C’è chi fa della ricerca della bellezza una ragion d’essere. John McLaughlin (Doncaster, UK, 1942) è uno di quelli che ha scelto una chitarra per raggiungerla attraverso la musica. Un pioniere alla costante ricerca di avventure al galoppo delle sei corde -o dodici o quante ne voglia- con cui ha girato il mondo, dalla sua isola natale fino in Andalusia, più che un semplice scalo del suo pellegrinaggio artistico e personale che l’avrebbe portato fino in India. Suoni ed esperienze che si mischiarono con il jazz e i classici di cui riempì il suo zaino. La fusione di oriente e occidente.    

Nel 1971, McLaughlin formava già parte della legione di musicisti americani ed europei che cercavano il paradiso in un tramonto sulle spiagge di Goa. È una storia ben nota con i Beatles in testa alla lista. Per il giovane chitarrista britannico era, senza dubbio, molto più che una moda per giovani occidentali con denaro per viaggiare. Lui, come Carlos Santana o Narada Michael Walden, sarebbe stato battezzato come Mahavishnu dal suo maestro Sri Chinmoy una volta convertito all’induismo. Per lui era, ed è, qualcosa di molto profondo.
   

Quando registrò My Goal’s Beyond, il suo terzo album, non era più quel giovane chitarrista transumante da una banda all’altra, da un maestro all’altro. Lui stesso era già un maestro ed era arrivato il momento di dimostrarlo con u disco che riunisce magistralmente la sua ossessione per creare istanti di assoluta bellezza con il virtuosismo tecnico.
   

Ai tempi dei dischi di vinile, quando esistevano due lati e, inevitabilmente, bisognava fare una pausa per passare da uno all’altro, i musicisti potevano realmente fare differenza fra ciò che registravano su ognuno. McLaughlin ne approfittò per mostrare le sue due facce: quella di Mahavishnu davanti a un’orchestra con strumenti da ogni angolo del mondo; e quella del chitarrista innamorato della sua acustica a cui dedica un profondo tributo con otto brevi canzoni, sue e di altri.
   

No, a quell’epoca 
Abraham Wechter non gli aveva ancora costruito la sua famosa Our Lady, la perfezione fatta chitarra.    

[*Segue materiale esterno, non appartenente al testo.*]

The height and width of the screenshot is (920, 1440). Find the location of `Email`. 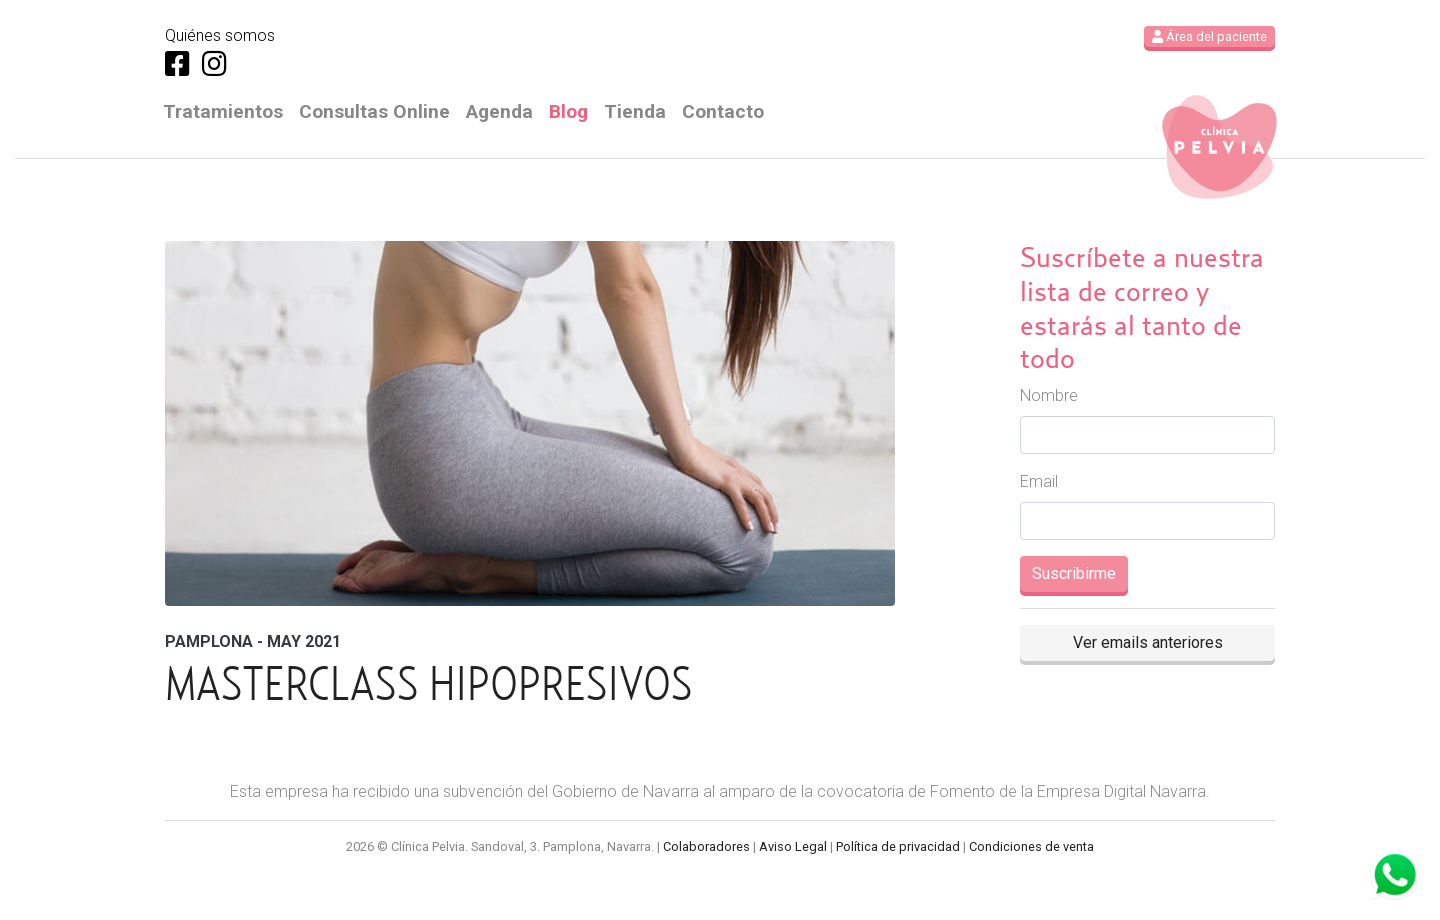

Nel 2015, con 45 anni di carriera alle spalle, ha preferito attaccarsi a un aplificatore. Black Light ci riporta al suo periodo più ‘fusion’ insieme ai 4th Dimension, la sua band attuale con Gary Husband alle tastiere, Ranjit Baron alle percussioni e il camerunense Étienne M’Bappé al basso, con cui ha registrato i suoi ultimi tre dischi e a cui lascia molto spazio di manovra. Il quinto pezzo, 360 Flip, può esserne un buon esempio.
   

L’India è lontana ma per fortuna l’Andalusia non lo è tanto, ed è all’altezza del sesto pezzo, El Hombre Que Sabía, una meraviglia in cui tornoa a far brillare l’acustica. Il McLaughlin  di oggi recupera forse la sua faccetta più nota e conosciuta al grande pubblico, quella del jazz elegante di Gaza City, quasi vellutato, o quella del più vibrante Here Comes The Jiis, con cui apre Black Light,  con le sue scale vertiginose.
   

Nei 40 anni che sono trascorsi fra il suo terzo disco ed il diciottesimo ha forse perso un po’ di quella carica spirituale che segnava quell’incrocio di culture musicali in favore della pura essenza della bellezza, il comune denominatore di due dischi che non sembrano poi così lontani come vorrebbe sottolineare il calendario. Per certe cose e per alcune persone, il tempo non conta.